In [1]:
import numpy as np
import matplotlib.pyplot as plt
from mpl_toolkits.mplot3d import Axes3D

In [None]:
""" 
The equation is:
 y = β₀ + β₁x₁ + β₂x₂ + ... + βₙxₙ + ε

EAMPLE: Predicting house prices
    Price = β₀ + β₁(Size) + β₂(Bedrooms) + β₃(Age) + ε

MATRIX FORM

We can write multiple regression in matrix form:
    Y = Xβ + ε

Where:
- Y is an (n×1) vector of outcomes
- X is an (n×p) matrix of predictors (includes column of 1s for intercept)
- β is a (p×1) vector of coefficients
- ε is an (n×1) vector of errors

NORMAL EQUATION (Least Squares Solution)

To find the best β that minimizes the sum of squared errors, we use:

    β = (XᵀX)⁻¹Xᵀy

DERIVATION:
1. We want to minimize: RSS = ||Y - Xβ||²
2. RSS = (Y - Xβ)ᵀ(Y - Xβ)
3. Expand: RSS = YᵀY - 2βᵀXᵀY + βᵀXᵀXβ
4. Take derivative with respect to β: ∂RSS/∂β = -2XᵀY + 2XᵀXβ
5. Set to zero: -2XᵀY + 2XᵀXβ = 0
6. Solve for β: XᵀXβ = XᵀY
7. Final solution: β = (XᵀX)⁻¹XᵀY

"""

In [None]:
# Creating dummy data 

# Set random seed for reproducibility 
np.random.seed(42)
# Genarate dummy data 
n_sample = 200

# Feature 1: House size (1000- 3000 sqft)
# Every value in that range has equal probability (that's what "uniform" means)
size = np.random.uniform(1000, 3000, n_sample)

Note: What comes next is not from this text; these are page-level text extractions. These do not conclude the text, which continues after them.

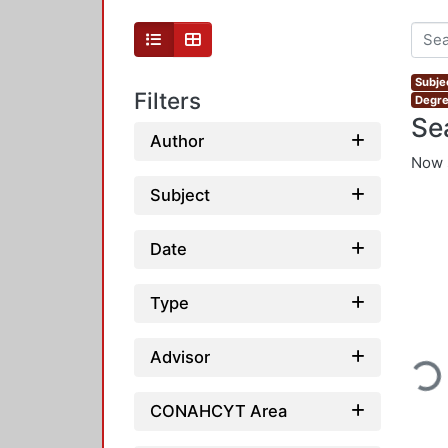
Subjec
Filters
Degre
Se
Author
Now 
Subject
Date
Type
Loadi
Advisor
CONAHCYT Area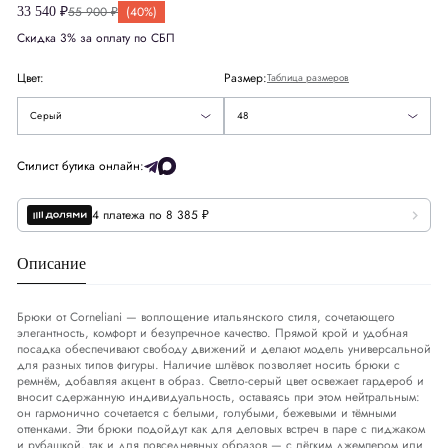
Зеленый
55 900 ₽
(40%)
33 540 ₽
54
Скидка 3% за оплату по СБП
США
US
38
Серый
56
Цвет:
Размер:
Таблица размеров
Европа
EU
48
Коричневый
58
Серый
48
Деним
DNM
32-33
60
Стилист бутика онлайн:
Обхват груди
СМ
94-97
4 платежа по 8 385 ₽
Обхват талии
СМ
83-86
Описание
Обхват бедер
СМ
99-102
Брюки от Corneliani — воплощение итальянского стиля, сочетающего
элегантность, комфорт и безупречное качество. Прямой крой и удобная
посадка обеспечивают свободу движений и делают модель универсальной
для разных типов фигуры. Наличие шлёвок позволяет носить брюки с
ремнём, добавляя акцент в образ. Светло-серый цвет освежает гардероб и
вносит сдержанную индивидуальность, оставаясь при этом нейтральным:
он гармонично сочетается с белыми, голубыми, бежевыми и тёмными
оттенками. Эти брюки подойдут как для деловых встреч в паре с пиджаком
и рубашкой, так и для повседневных образов — с лёгким джемпером или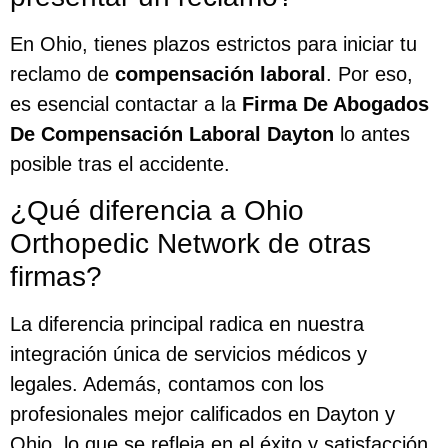
En Ohio, tienes plazos estrictos para iniciar tu
reclamo de
compensación laboral
. Por eso,
es esencial contactar a la
Firma De Abogados
De Compensación Laboral Dayton
lo antes
posible tras el accidente.
¿Qué diferencia a Ohio
Orthopedic Network de otras
firmas?
La diferencia principal radica en nuestra
integración única de servicios médicos y
legales. Además, contamos con los
profesionales mejor calificados en Dayton y
Ohio, lo que se refleja en el éxito y satisfacción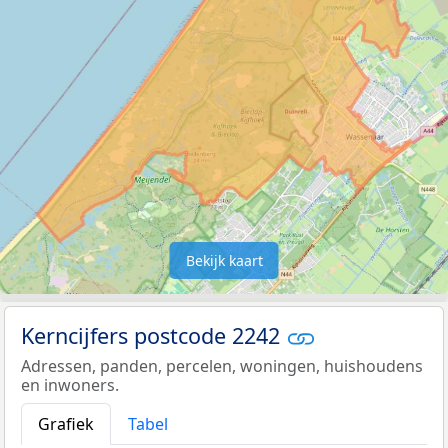
Bekijk kaart
Kerncijfers postcode 2242
Adressen, panden, percelen, woningen, huishoudens
en inwoners.
Grafiek
Tabel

# Feature 2: Number of bedrooms (2- 5)
bedrooms = np.random.randint(2, 6, n_sample)

# Feature 3: House age (0 - 30 years)
age = np.random.uniform(0, 30, n_sample)

# True relationship (what we are trying to discover)
# Price = 50000 + 150 * size  + 20000 * bedrooms - 2000 * age + noise

true_intercept = 50000
true_coef_size = 150
true_coef_bedrooms = 20000
true_coef_age = -2000

# Generate target variable with some noise 
# Use when values cluster around a mean:(random.normal)
noise = np.random.normal(0, 30, n_sample)
price = (true_intercept +
         true_coef_size * size +
         true_coef_bedrooms * bedrooms +
         true_coef_age * age 
         + noise
        )